Mitigation of multi-path propagation artefacts in acoustic targets with cepstral adaptive filtering
Lucas C. F. Domingos, Russell S. A. Brinkworth, Paulo E. Santos, Karl Sammut
TL;DR
This work tackles the challenge of multi-path and motion-induced artefacts in passive acoustic sensing by introducing a cepstrogram-based filtering pipeline. It combines cepstral analysis with an adaptive band-stop filter to suppress Lloyd’s Mirror energy while preserving target harmonics, improving spectrogram quality and downstream ship-type classification. Across simulated movement and underwater datasets, the method yields measurable gains in distortion metrics and MCC, though amplitude preservation remains a concern. The proposed approach shows promise for time-delay estimation, target recognition, and multi-path robustness, with potential extensions to multi-sensor configurations.
Abstract
Passive acoustic sensing is a cost-effective solution for monitoring moving targets such as vessels and aircraft, but its performance is hindered by complex propagation effects like multi-path reflections and motion-induced artefacts. Existing filtering techniques do not properly incorporate the characteristics of the environment or account for variability in medium properties, limiting their effectiveness in separating source and reflection components. This paper proposes a method for separating target signals from their reflections in a spectrogram. Temporal filtering is applied to cepstral coefficients using an adaptive band-stop filter, which dynamically adjusts its bandwidth based on the relative intensity of the quefrency components. The method improved the signal-to-noise ratio (SNR), log-spectral distance (LSD), and Itakura-Saito (IS) distance across velocities ranging from 10 to 100 metres per second in aircraft noise with simulated motion.

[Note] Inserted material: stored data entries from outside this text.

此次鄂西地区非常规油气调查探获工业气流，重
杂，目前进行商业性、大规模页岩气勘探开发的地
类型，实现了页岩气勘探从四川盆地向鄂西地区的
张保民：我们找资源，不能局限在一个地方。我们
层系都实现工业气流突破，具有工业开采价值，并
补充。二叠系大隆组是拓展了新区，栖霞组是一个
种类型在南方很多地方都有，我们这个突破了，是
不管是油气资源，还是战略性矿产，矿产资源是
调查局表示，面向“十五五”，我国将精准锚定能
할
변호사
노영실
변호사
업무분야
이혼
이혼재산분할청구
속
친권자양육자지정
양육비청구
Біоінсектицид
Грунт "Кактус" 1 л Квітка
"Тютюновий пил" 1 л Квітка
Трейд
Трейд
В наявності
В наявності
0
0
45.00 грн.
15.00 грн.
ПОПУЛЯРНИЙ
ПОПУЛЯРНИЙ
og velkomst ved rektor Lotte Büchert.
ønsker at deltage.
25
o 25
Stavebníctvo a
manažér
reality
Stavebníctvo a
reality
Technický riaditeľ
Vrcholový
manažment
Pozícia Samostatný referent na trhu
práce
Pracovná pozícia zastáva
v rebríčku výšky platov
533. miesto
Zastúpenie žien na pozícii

It also enhanced the performance of ship-type classification in underwater tasks by 2.28 and 2.62 Matthews Correlation Coefficient percentage points for the DeepShip and VTUAD v2 datasets, respectively. These results demonstrate the potential of the proposed pipeline to improve acoustic target classification and time-delay estimation in multi-path environments, with future work aimed at amplitude preservation and multi-sensor applications.